Start of DATA TO EXAMINE

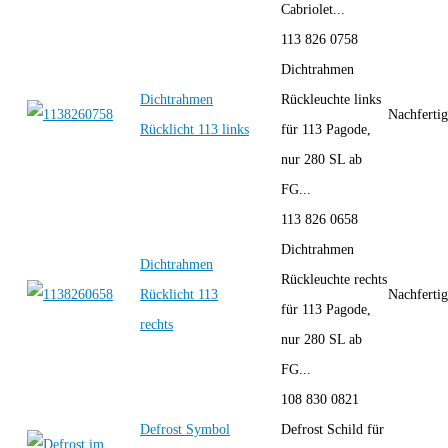
Cabriolet...
113 826 0758
Dichtrahmen
Dichtrahmen
Rückleuchte links
Nachferti
Rücklicht 113 links
für 113 Pagode,
nur 280 SL ab
FG...
113 826 0658
Dichtrahmen
Dichtrahmen
Rückleuchte rechts
Rücklicht 113
Nachferti
für 113 Pagode,
rechts
nur 280 SL ab
FG...
108 830 0821
Defrost Symbol
Defrost Schild für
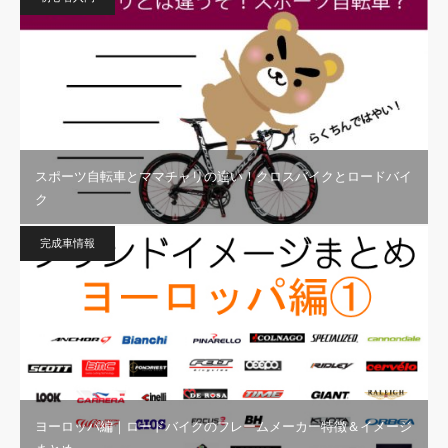
スポーツ自転車とママチャリの違い！クロスバイクとロードバイ
ク
完成車情報
ヨーロッパ編｜ロードバイクのフレームメーカー特徴＆イメージ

End of DATA TO EXAMINE

- **ABOUT THIS TASK**
Find each line in the records holding the string "Rückleuchte" and show it.

- **RESPONSE BOX**
Rückleuchte links
Rückleuchte rechts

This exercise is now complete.